→ **WHAT IS REQUIRED**: Go through the entries and copy every line that has the string "Газорегуляторный" in it.
BEGIN SOURCE RECORDS
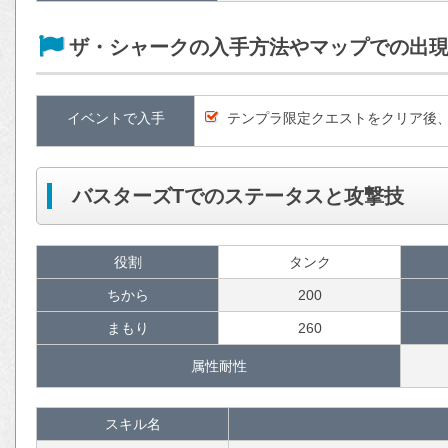
ザ・シャークの入手方法やマップでの出
イベントで入手
テンプラ限定クエストをクリア後、
バスターズTでのステータスと攻撃技
役割
タンク
ちから
200
まもり
260
属性耐性
スキル名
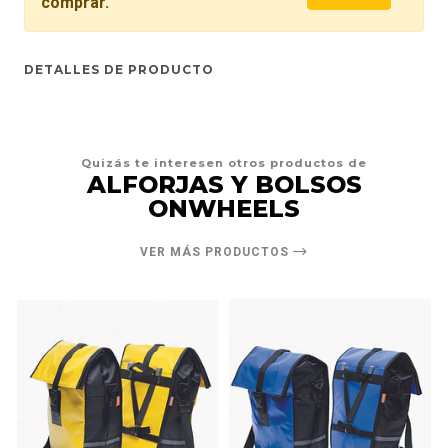
comprar.
DETALLES DE PRODUCTO
Quizás te interesen otros productos de
ALFORJAS Y BOLSOS
ONWHEELS
VER MÁS PRODUCTOS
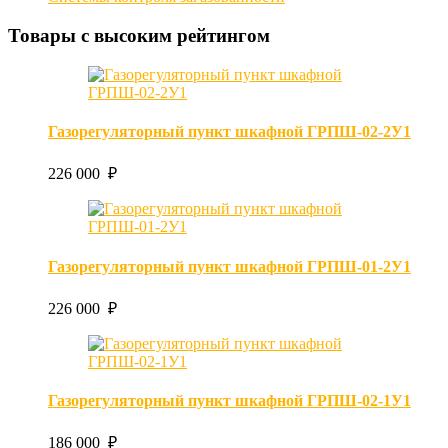
Товары с высоким рейтингом
Газорегуляторный пункт шкафной ГРПШ-02-2У1
226 000 ₽
Газорегуляторный пункт шкафной ГРПШ-01-2У1
226 000 ₽
Газорегуляторный пункт шкафной ГРПШ-02-1У1
186 000 ₽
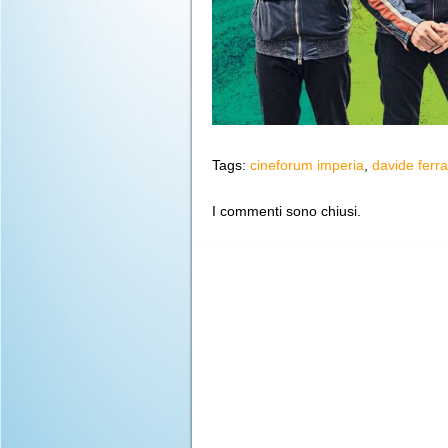
Tags:
cineforum imperia
,
davide ferra
I commenti sono chiusi.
END SOURCE RECORDS
→ **EXERCISE ANSWER**:
Газорегуляторный пункт шкафной ГРПШ-02-2У1
Газорегуляторный пункт шкафной ГРПШ-01-2У1
Газорегуляторный пункт шкафной ГРПШ-02-1У1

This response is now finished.